The previous results indicated the possibility of using the two typing methods in combination in order to provide a more effective tool for epidemiological studies. Because antibiogram typing has been used as an effective tool in associating isolates to outbreaks in hospitals (42) and because both capsular typing and antibiogram typing are easy and reproducible techniques, we suggest that a combination of these simple typing methods be used for the routine processing of clinical specimens in hospitals, because the results obtained may provide valuable epidemiological information. However, we suggest increasing the number of antibiotics used in antibiogram typing, because this will increase the technique’s potential for discrimination.

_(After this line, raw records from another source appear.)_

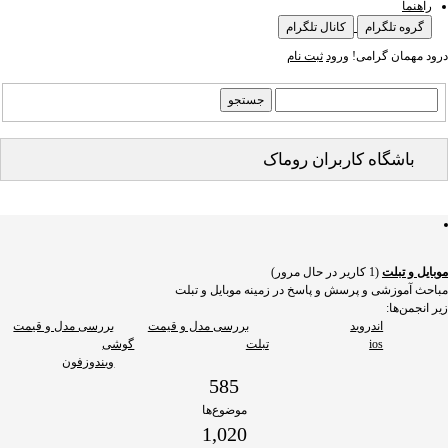
راهنما
گروه تلگرام
کانال تلگرام
درود مهمان گرامی!
ورود
ثبت نام
باشگاه کاربران روماک
موبایل و تبلت
(1 کاریر در حال مرور)
مباحث آموزشی و پرسش و پاسخ در زمینه موبایل و تبلت
زیر انجمن‌ها:
اندروید
بررسی مدل و قیمت
بررسی مدل و قیمت
ios
تبلت
گوشی
ویندوزفون
585
موضوع‌ها
1,020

We conclude that (i) the nosocomial infection isolates from the shock trauma patients were not found to belong to a single clone, although the predominance of one methicillin-resistant genotype was noted. (ii) Most S. aureus infections were caused by organisms relatively susceptible to antibiotics, although a well-defined multidrug resistant hospital strain of MRSA was present in our setting. (iii) For practical purposes, we suggest the use of a combination of the results of capsular and antibiogram typing as an epidemiological marker, based on the fact that in our study the combined results correlated well with those based on the use of the DNA fingerprinting by PFGE.

ACKNOWLEDGMENT

T. Na’was was a visiting researcher from the Faculty of Medicine of the Jordan University of Science and Technology supported by a Fulbright grant sponsored by the United States Information Agency.